User avatar
support
Site Admin
Posts: 3022
Joined: Fri Feb 07, 2003 12:48 pm
Location: Melbourne, Australia
Contact:

Postby support » Sun Apr 15, 2007 11:42 am

diabloNL wrote:The script failed: rc=0

Normally, you get this error message if the script has a non-zero exit code or writes something to stderr (which is included in the error message).

The ret code is 0 and there's no stderr output logged but looking at the code, there is one additional case where this error message is raised: if nothing is written to stdout (I'll change things to output a more helpful message). So I think what's happened is that the plugin has not written out anything at all to stdout nor stderr.

Did you write the intermediary script I mentioned in the earlier post? You need to make sure it calls WebScrape.exe after logging the input HTML file so that Awasu receives some output, otherwise this error is probably what you will see.

User avatar
diabloNL
Posts: 55
Joined: Mon Feb 26, 2007 6:08 am

Postby diabloNL » Sun Apr 15, 2007 12:00 pm

support wrote:
diabloNL wrote:The script failed: rc=0

Normally, you get this error message if the script has a non-zero exit code or writes something to stderr (which is included in the error message).

The ret code is 0 and there's no stderr output logged but looking at the code, there is one additional case where this error message is raised: if nothing is written to stdout (I'll change things to output a more helpful message). So I think what's happened is that the plugin has not written out anything at all to stdout nor stderr.

Did you write the intermediary script I mentioned in the earlier post? You need to make sure it calls WebScrape.exe after logging the input HTML file so that Awasu receives some output, otherwise this error is probably what you will see.


I'm trying to figure out how to make this script. :P

User avatar
support
Site Admin
Posts: 3022
Joined: Fri Feb 07, 2003 12:48 pm
Location: Melbourne, Australia
Contact:

Postby support » Mon Apr 16, 2007 5:39 am

diabloNL wrote:I'm trying to figure out how to make this script. :P

OK, I had a bit of a play around with this and it's not as simple as I first thought.

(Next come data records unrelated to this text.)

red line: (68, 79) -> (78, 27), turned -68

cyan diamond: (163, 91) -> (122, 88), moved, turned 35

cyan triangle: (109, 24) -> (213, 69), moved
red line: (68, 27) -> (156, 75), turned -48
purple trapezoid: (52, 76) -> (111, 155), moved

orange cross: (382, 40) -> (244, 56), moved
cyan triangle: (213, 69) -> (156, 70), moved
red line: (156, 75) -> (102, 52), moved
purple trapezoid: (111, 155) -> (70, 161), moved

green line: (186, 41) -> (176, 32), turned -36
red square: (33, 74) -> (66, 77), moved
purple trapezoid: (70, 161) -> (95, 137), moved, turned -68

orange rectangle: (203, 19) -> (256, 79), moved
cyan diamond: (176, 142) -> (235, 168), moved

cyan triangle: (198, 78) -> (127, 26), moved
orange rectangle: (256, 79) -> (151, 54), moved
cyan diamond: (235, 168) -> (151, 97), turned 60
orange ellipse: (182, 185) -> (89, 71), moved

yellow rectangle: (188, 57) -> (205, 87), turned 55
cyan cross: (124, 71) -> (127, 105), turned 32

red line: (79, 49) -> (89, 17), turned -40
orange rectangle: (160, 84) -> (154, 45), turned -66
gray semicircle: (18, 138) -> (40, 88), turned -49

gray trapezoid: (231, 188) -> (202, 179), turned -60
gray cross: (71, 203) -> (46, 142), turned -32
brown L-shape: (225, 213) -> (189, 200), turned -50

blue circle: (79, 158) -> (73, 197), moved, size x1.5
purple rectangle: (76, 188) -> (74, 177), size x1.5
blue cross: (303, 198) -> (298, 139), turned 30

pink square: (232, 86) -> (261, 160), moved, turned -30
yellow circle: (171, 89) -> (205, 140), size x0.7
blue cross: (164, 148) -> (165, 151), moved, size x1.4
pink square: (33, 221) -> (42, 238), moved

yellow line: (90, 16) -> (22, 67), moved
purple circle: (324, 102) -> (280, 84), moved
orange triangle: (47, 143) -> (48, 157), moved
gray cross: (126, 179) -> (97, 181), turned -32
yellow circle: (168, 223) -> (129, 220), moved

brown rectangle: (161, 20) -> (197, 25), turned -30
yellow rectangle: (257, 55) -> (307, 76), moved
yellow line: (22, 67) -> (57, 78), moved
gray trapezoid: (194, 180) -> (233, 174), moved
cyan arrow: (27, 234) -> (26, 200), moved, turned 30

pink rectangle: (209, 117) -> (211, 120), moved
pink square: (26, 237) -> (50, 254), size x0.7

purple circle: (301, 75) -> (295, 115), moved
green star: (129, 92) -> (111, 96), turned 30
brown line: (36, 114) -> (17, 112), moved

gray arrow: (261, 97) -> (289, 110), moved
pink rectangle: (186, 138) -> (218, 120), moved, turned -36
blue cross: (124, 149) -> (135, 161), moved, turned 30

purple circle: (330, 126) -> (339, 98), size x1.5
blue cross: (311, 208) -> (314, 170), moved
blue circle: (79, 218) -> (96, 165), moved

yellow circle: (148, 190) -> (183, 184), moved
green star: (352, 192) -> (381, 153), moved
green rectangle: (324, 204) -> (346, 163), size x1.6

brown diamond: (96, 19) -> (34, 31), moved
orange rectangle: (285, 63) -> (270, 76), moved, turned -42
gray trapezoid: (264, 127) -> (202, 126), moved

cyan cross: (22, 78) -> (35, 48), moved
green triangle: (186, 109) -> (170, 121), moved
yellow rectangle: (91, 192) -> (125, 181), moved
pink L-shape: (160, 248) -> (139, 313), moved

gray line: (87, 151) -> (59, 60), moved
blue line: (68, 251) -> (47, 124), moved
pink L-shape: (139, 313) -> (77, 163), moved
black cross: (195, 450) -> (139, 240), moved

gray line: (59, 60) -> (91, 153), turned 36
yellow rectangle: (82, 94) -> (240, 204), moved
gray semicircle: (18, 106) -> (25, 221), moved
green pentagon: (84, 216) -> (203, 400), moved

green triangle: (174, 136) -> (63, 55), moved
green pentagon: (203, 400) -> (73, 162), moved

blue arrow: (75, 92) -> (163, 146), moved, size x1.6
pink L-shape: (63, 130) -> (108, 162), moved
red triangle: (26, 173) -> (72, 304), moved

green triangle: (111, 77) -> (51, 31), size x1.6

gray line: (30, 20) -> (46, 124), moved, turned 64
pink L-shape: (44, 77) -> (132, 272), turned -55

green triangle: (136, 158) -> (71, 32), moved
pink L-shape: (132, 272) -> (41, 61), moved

It seems that while WebScrape offers the DownloadUrl parameter, it appears to be ignoring it and only downloads whatever is specified in it's own INI file :-( So the trick of writing a replacement plugin may not tell you what you need to know since it's the plugin that's doing the download, not Awasu.

If you still want to try, this is what to do:

(*) We need a plugin that looks the same as WebScrape so take a copy of WebScrape.plugin and call it, say, foobar.plugin (in the same directory as WebScrape).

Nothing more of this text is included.